Residual stress leaves metals more susceptible to corrosion, especially in high-strength materials. Stress failures result from the complex interaction of corrosives on sustained tensile stress in a metal surface. By applying a compressive stress layer to the surface metal through shot peening, its susceptibility is reduced. This application is effective with aircraft landing gear and stainless steel hydraulic tubing.

Prepare Parts for Plating

Chrome plating can have a detrimental effect on the fatigue life of metal parts.  Fine cracks commonly develop in metal plating. Shot peening parts prior to plating strengthens the part and enables it to resist the transfer of cracks from the plating through the base metal. This is an effective application for landing gear cylinders and other metal parts to be plated.

Shot Peening Solution

Straighten Parts Deformed During Manufacturing

Parts can be straightened by selective peening along a critical area. The radial stretching and plastic flow effects of an opposing surface caused by shot peening can straighten parts to a certain degree. This can help with out-of-round piston rings, bulkheads, large structural shapes deformed during machining and parts deformed during heat treatment.

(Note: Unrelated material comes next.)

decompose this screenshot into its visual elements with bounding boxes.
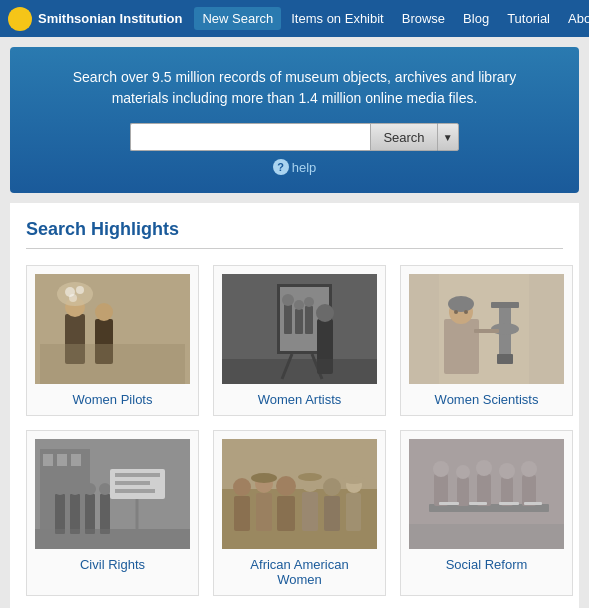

Reduce Tensile Stress After Grinding

The shot peening process converts residual stress from tension to compression in many parts. The tensile layer where failure occurs is converted to a uniform comprehensive layer, thereby increasing fatigue strength and lengthening service life. This is an effective application for high strength steel parts.

Test Bonding of Electroplated Surfaces

Poorly bonded surfaces will blister when shot peened, whereas a lack of blister indicates good adhesion. Shot peening can also expose imperfections and quality problems in electroplated surfaces. Best uses for this application are in detecting decarbonized (softer) surface areas on metal parts and in inspecting plated engine parts.

Reduce Casting Porosity

Shot peening parts with a carefully chosen media size can pack and compress surface grain, closing the pores through which hydraulic leakage can occur. This is an effective treatment for  aluminum die-cast parts, transmission housings and gearboxes.

Alter Dimensions of Parts

During the design phase of product development, shot peening can be incorporated into the manufacturing process to slightly enlarge or reduce the part size as needed. During rebuilds, shot peening can be used to alter the dimension of parts negatively affected by wear. This process is effective for increasing the diameter of a shaft or decreasing the diameter of a hole.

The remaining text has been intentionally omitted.